On the collegiate level, the tour stopped at American University and the University of Maryland – College Park, as well as included a networking event with the Young Professionals in Foreign Policy. Questions about outreach and bringing skeptical people into the fold of OneVoice’s nonviolent resistance work and message were top on the agenda at these events.
“We cannot change everybody’s minds,” Tom told students at American. “We know there are people who are hard-headed [and] for a long time, the two-state solution was not part of the discourse [in Israel]. It wasn’t even relevant. And for some it isn’t achievable. But as long as we keep putting this message out there, it slowly becomes part of the narrative.”
“Through [OVP’s] youth leadership program, we talk to the people about the occupation, the two-state solution, and about what needs to be done,” added Wasim. “We start creating a human infrastructure that actually wants to work toward ending the occupation through actively participating in non-violent resistance activities and positive engagement. Also, our town hall meeting program addresses a lot of social and economic issues and connects the average person with the decision makers. This is how we try to create a ripe environment for conflict resolution and peacebuilding.”
At the Wilson Center for International Scholars and the New America Foundation, two internationally renowned think-tanks, Tom was asked for his thoughts on the relationship between the make-up of the Knesset and Israeli public opinion, as well as the generational gap regarding support for the two-state solution.
“My view is that the majority of the Israeli people are not represented in the Knesset because they are silent [on this issue],” Tom explained. “I think people, and this goes for about every person I talked to, are willing to give up more than they are willing to say...[L]ess people might be talking about this [and] people are less vocal about expressing their opinions, that is true. But, I think more people [young and old] actually support the two-state solution.
“For instance, last year we had a big social justice movement [#J14 Movement] that took place in Tel Aviv,” Tom continued. “We held an event of our own, connecting the social justice that so many Israelis wanted to the two-state solution and the costs of propping up the occupation. We showed them why we needed the two-state solution to achieve what they wanted and found it very successful.”

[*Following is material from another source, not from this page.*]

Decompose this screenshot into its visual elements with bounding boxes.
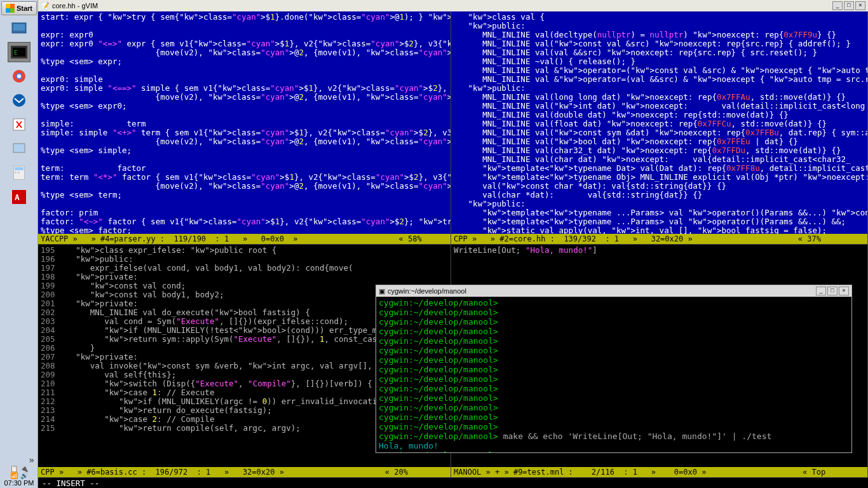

On Capitol Hill, Wasim contended that the structure of OneVoice is the only possible methodology for introducing the two-state solution to each side’s public.

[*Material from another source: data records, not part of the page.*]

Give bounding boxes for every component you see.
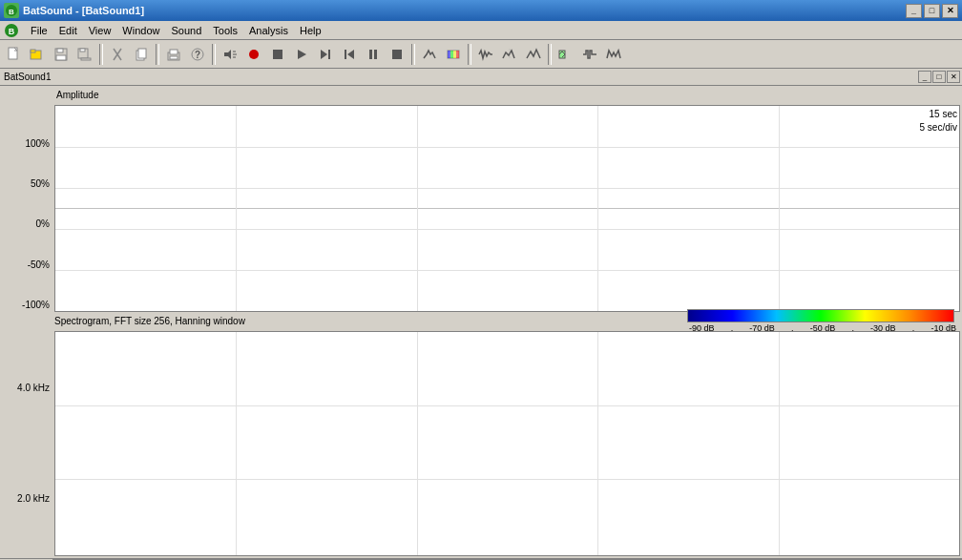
svg-rect-27 [273, 50, 282, 59]
spectrogram-chart[interactable] [54, 331, 960, 556]
spec-grid-v-3 [597, 332, 598, 555]
spectrogram-panel: Spectrogram, FFT size 256, Hanning windo… [2, 312, 960, 556]
new-button[interactable] [2, 43, 25, 66]
toolbar: ? [0, 40, 962, 69]
svg-point-26 [249, 50, 259, 59]
spectrogram-y-axis: 4.0 kHz 2.0 kHz [2, 331, 54, 556]
time-labels: 15 sec 5 sec/div [920, 108, 957, 135]
grid-v-2 [417, 106, 418, 311]
menu-window[interactable]: Window [116, 23, 165, 38]
title-bar: B BatSound - [BatSound1] _ □ ✕ [0, 0, 962, 21]
waveform-y-axis: 100% 50% 0% -50% -100% [2, 88, 54, 312]
svg-marker-29 [321, 50, 327, 59]
y-label-0: 0% [2, 218, 52, 229]
waveform-chart-container[interactable]: Amplitude 15 sec 5 sec/div [54, 88, 960, 312]
main-area: 100% 50% 0% -50% -100% Amplitude 15 sec [0, 86, 962, 558]
volume-button[interactable] [219, 43, 241, 66]
spec-grid-h-2 [55, 479, 959, 480]
spec-grid-v-1 [236, 332, 237, 555]
stop2-button[interactable] [386, 43, 408, 66]
svg-rect-35 [392, 50, 402, 59]
open-button[interactable] [26, 43, 49, 66]
svg-rect-30 [328, 50, 330, 59]
sub-close-button[interactable]: ✕ [947, 71, 960, 83]
grid-h-1 [55, 147, 959, 148]
colorbar-gradient [687, 309, 954, 322]
y-label-n100: -100% [2, 300, 52, 310]
grid-v-4 [779, 106, 780, 311]
separator-3 [212, 44, 216, 65]
waveform-btn[interactable] [474, 43, 497, 66]
maximize-button[interactable]: □ [924, 4, 940, 18]
window-title: BatSound - [BatSound1] [23, 5, 906, 16]
sub-window-controls: _ □ ✕ [918, 71, 960, 83]
auto-btn[interactable] [554, 43, 577, 66]
colorbar: -90 dB , -70 dB , -50 dB , -30 dB , -10 … [687, 314, 958, 329]
separator-4 [411, 44, 415, 65]
spectrogram-body: 4.0 kHz 2.0 kHz [2, 331, 960, 556]
svg-rect-8 [57, 49, 63, 52]
grid-v-3 [597, 106, 598, 311]
grid-h-3 [55, 229, 959, 230]
svg-rect-33 [369, 50, 372, 59]
menu-sound[interactable]: Sound [165, 23, 207, 38]
svg-rect-11 [80, 49, 85, 52]
sub-maximize-button[interactable]: □ [932, 71, 946, 83]
menu-tools[interactable]: Tools [207, 23, 243, 38]
menu-file[interactable]: File [25, 23, 53, 38]
svg-text:?: ? [195, 50, 200, 60]
menu-bar: B File Edit View Window Sound Tools Anal… [0, 21, 962, 40]
stop-button[interactable] [266, 43, 289, 66]
separator-2 [156, 44, 159, 65]
record-button[interactable] [242, 43, 265, 66]
center-line [55, 208, 959, 209]
y-label-50: 50% [2, 178, 52, 189]
svg-rect-32 [345, 50, 346, 59]
time-div: 5 sec/div [920, 121, 957, 135]
menu-analysis[interactable]: Analysis [243, 23, 294, 38]
spectrogram-title: Spectrogram, FFT size 256, Hanning windo… [54, 316, 687, 326]
freq-btn[interactable] [522, 43, 545, 66]
svg-rect-39 [453, 51, 456, 58]
save-button[interactable] [50, 43, 73, 66]
svg-rect-38 [450, 51, 453, 58]
spectrum-btn[interactable] [418, 43, 441, 66]
print-button[interactable] [162, 43, 185, 66]
waveform-chart[interactable]: 15 sec 5 sec/div [54, 105, 960, 312]
svg-marker-22 [224, 50, 231, 59]
svg-rect-19 [170, 56, 178, 59]
close-button[interactable]: ✕ [942, 4, 958, 18]
separator-1 [99, 44, 103, 65]
svg-marker-28 [298, 50, 306, 59]
svg-rect-9 [56, 55, 66, 60]
svg-rect-34 [374, 50, 377, 59]
saveas-button[interactable] [73, 43, 96, 66]
time-total: 15 sec [920, 108, 957, 121]
pause-button[interactable] [362, 43, 385, 66]
minimize-button[interactable]: _ [906, 4, 922, 18]
spec-y-label-4k: 4.0 kHz [2, 383, 52, 393]
pulse-btn[interactable] [578, 43, 601, 66]
rewind-button[interactable] [338, 43, 361, 66]
help-button[interactable]: ? [186, 43, 209, 66]
menu-help[interactable]: Help [294, 23, 327, 38]
copy-button[interactable] [130, 43, 153, 66]
spec-grid-h-1 [55, 405, 959, 406]
menu-view[interactable]: View [83, 23, 117, 38]
bat-btn[interactable] [602, 43, 625, 66]
sub-minimize-button[interactable]: _ [918, 71, 931, 83]
menu-edit[interactable]: Edit [53, 23, 83, 38]
zoom-btn[interactable] [498, 43, 521, 66]
y-label-n50: -50% [2, 259, 52, 270]
spectrogram-btn[interactable] [442, 43, 465, 66]
waveform-title: Amplitude [56, 90, 98, 100]
spec-grid-v-4 [779, 332, 780, 555]
cut-button[interactable] [106, 43, 129, 66]
svg-rect-12 [81, 58, 91, 60]
spec-y-label-2k: 2.0 kHz [2, 493, 52, 504]
svg-text:B: B [9, 27, 15, 36]
play-button[interactable] [290, 43, 313, 66]
next-button[interactable] [314, 43, 337, 66]
spec-grid-v-2 [417, 332, 418, 555]
svg-rect-16 [138, 49, 146, 58]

“We believe that working in parallel is in the best interest of the people,” Wasim told Congressional staffers. “For [OVP], it addresses the national self-interest of the Palestinians and we [OVP and OVI] have different ways we interact with each society. So we try to address the conflict in a way that the Palestinians will have an interest in it…and our colleagues in Israel do the same thing [in their own community].”
He paused, and looked at the staffers in the room. All work directly with prominent members of the U.S. House and Senate with varying interests in the Israeli-Palestinian conflict.
Wasim had a direct comment for them all.
“In OneVoice’s message, there’s a sentence that states that the work we do is empowering the people to push their elected representatives toward establishing a two-state solution and end to the conflict.
“You are the people,” he said. “Start pushing your elected representatives toward it.”